While the apparent end of the declines is good news, Vail Valley Partnership CEO Chris Romer said the valley shouldn’t be satisfied with the status quo. People flying into other destinations aren’t coming here.

“There’s pressure from other resorts, especially in Utah,” Romer said. “Even if you’re on track, you need to keep moving forward.”

Forward progress will face competition. Other resort airports are building their flight programs, primarily through revenue guarantees to airlines. Those guarantees — which cover an airline’s potential losses in the first few years of a new route — are commonplace in the business. Most resort areas have some sort of tax-supported funding for those guarantees, which means airport and resort officials are usually hunting down ways to add new routes — and paying customers for resorts. Those customers generally stay longer and spend more while at a resort, so they’re especially valuable.

County Contributions

Air service in the Vail Valley doesn’t work that way. When a new route is investigated, towns, Eagle County and private sources — including Vail Resorts, of course — are asked to contribute to the guarantee fund.

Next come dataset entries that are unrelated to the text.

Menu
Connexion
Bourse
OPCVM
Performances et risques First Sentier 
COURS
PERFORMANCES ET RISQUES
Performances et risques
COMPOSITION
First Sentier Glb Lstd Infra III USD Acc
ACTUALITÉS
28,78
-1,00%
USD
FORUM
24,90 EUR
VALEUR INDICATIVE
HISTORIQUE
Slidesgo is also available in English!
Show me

Most recently, Air Canada, which started its Toronto-to-Eagle County winter route without asking for a guarantee in the 2013-14 season, asked for $115,000 in funding to support this season’s flights.

The EGE Air Alliance, a local group dedicated to improving air service into the airport, has also raised about $450,000 the past two years to support a summer United Airlines flight from Houston. The entire guarantee was needed for the flight’s first summer, 2013. This year’s flight didn’t require the entire guarantee amount, which is money the Air Alliance is trying to parlay into another flight.

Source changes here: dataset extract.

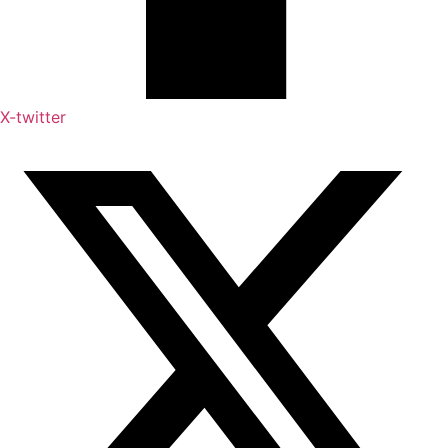
X-twitter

Alliance Chairman Michael Brown said the idea is to find another route for the 2015-16 ski season. While the money was available at the end of this summer, Brown said that was too late to negotiate another route for the 2014-15 ski season, since those deals are forged many months in advance.

Unsustainable Practice?

While the Alliance, Vail Resorts and county officials are always looking for routes, the practice of seeking funding for each new route won’t last.

Romer, who’s also an Alliance board member, said the public and private groups asked for money have started saying they can’t sustain the current route-at-a-time practice.

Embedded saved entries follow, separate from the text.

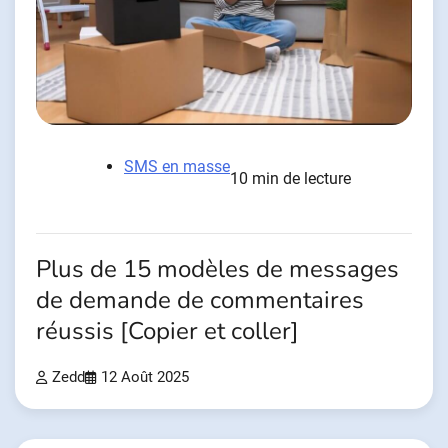
SMS en masse
10 min de lecture
Plus de 15 modèles de messages
de demande de commentaires
réussis [Copier et coller]
Zedd
12 Août 2025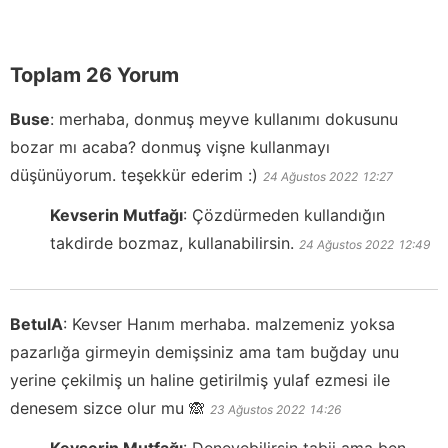
Toplam 26 Yorum
Buse
:
merhaba, donmuş meyve kullanımı dokusunu
bozar mı acaba? donmuş vişne kullanmayı
düşünüyorum. teşekkür ederim :)
24 Ağustos 2022
12:27
Kevserin Mutfağı
:
Çözdürmeden kullandığın
takdirde bozmaz, kullanabilirsin.
24 Ağustos 2022
12:49
BetulA
:
Kevser Hanım merhaba. malzemeniz yoksa
pazarlığa girmeyin demişsiniz ama tam buğday unu
yerine çekilmiş un haline getirilmiş yulaf ezmesi ile
denesem sizce olur mu 🙈
23 Ağustos 2022
14:26
Kevserin Mutfağı
:
Deneyebilirsin tabii ama ben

“We’ve heard them loud and clear,” Romer said.

The Alliance, along with county officials, has for the past couple of years been working on plans that would establish a steady funding source. That would allow a near-constant effort to find and negotiate new routes.

The plan isn’t set in stone yet, but will almost certainly involve some sort of new tax. That, in turn, will require voter approval, and tax increases are generally a tough sell.

Establishing some sort of special district is a possibility, but Brown said that would be difficult. The most likely possibility is some sort of county-wide sale tax similar to the one that currently funds ECO, the county’s transit and trails systems.

If voters approve whatever proposal lands on the ballot, then money won’t be available until the 2016-17 ski season.

But, Brown said, the work to find new flights will continue.

“The reality is we won’t see automatic growth,” Brown said. “We still have to talk to airlines, tell them we’re here and we’re open for business.”